Two Chol-speaking ladies peeked from their shed and I ordered my half kilo of tortillas. I needed to wait a little for the tortillas to be made up, and was invited to sit in the chair net to an old man beside the house, but I shouldn't try to talk to grandfather because he was deaf. I took a seat and began wondering what it was like being the old man seated there day after day with the same view always before him. He didn't seem depressed at all, but rather contented with his lot. I noted what he was seeing:

* a small chicken pen immediately in front of him
* the featherless-necked chickens busy picking at the ground
* ants busy here and there on the ground
* two big shade trees, a Mango and a Coconut Palm
* a pink-flowered Coralvine prettily at home on the chicken pen fence
* a large pen with a single turkey nervously pacing back and forth
* a shiny, robust Castor plant
* odors of woodsmoke and ashes, baking tortillas and chicken poop

The old man couldn't hear other things that might have pleased him:

* the women busily patting my tortillas into existence
* a neighbor's pig squealing
* the calls of a Great Kiskadee and a Great-tailed Grackle.

Having my tortillas, I headed to an informal restaurant and ordered Mexican eggs with beans. Against one wall of the restaurant they were drying corn freshly harvested from a nearby milpa. It was a pretty sight, as you can see at http://www.backyardnature.net/n/16/161009mz.jpg


My tent is one of those with most of its top consisting of netting that keeps out the bugs but lets you see things, particularly the sky an night. Thursday evening the sky had been so clear that I hadn't put my rain fly on. At 5AM this morning I awoke to rain pouring through the netting. It was a heavy rain, too. I got the fly on fast, but still I got soaked. However, the rain was warm, so it didn't feel bad lying in the tent letting my body heat dry me off.
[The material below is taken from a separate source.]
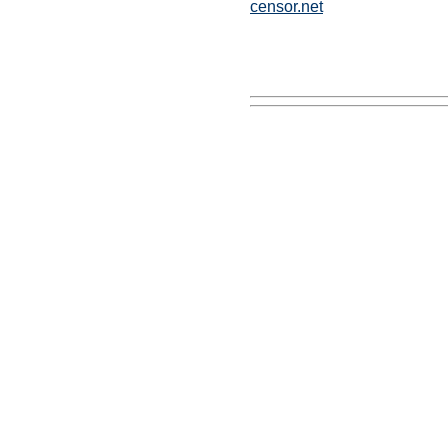
censor.net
I like Frontera Corozal and had thought about spending a third day there, but after this dawn rain it looked like another was coming, so I packed up and left. Heading back north we passed through more rain, sometimes coming down as if dumped from larges buckets. In the afternoon as I sat in Palenque's ADO station reading and waiting for the 9PM bus to Mérida, one of the best rains I've seen in years dumped on us. I'll never forget one lady who got off a bus wearing something like a slinky evening gown. When the rain hit her, within three seconds she looked like she was plastered with wet, pink tissue paper and her hair collapsed like a poked dishpan of nicely fermented sourdough. That night we passed through more good rains on our way back north.


At dawn we arrive in Mérida. In 15 minutes I'm on a bus to Valladolid, and then from there -- after buying another Hoja-Santa-wrapped bean tamale -- I take an Oriente bus to the little woodland trail leading from the main road to the Rancho. The dogs are glad to see me.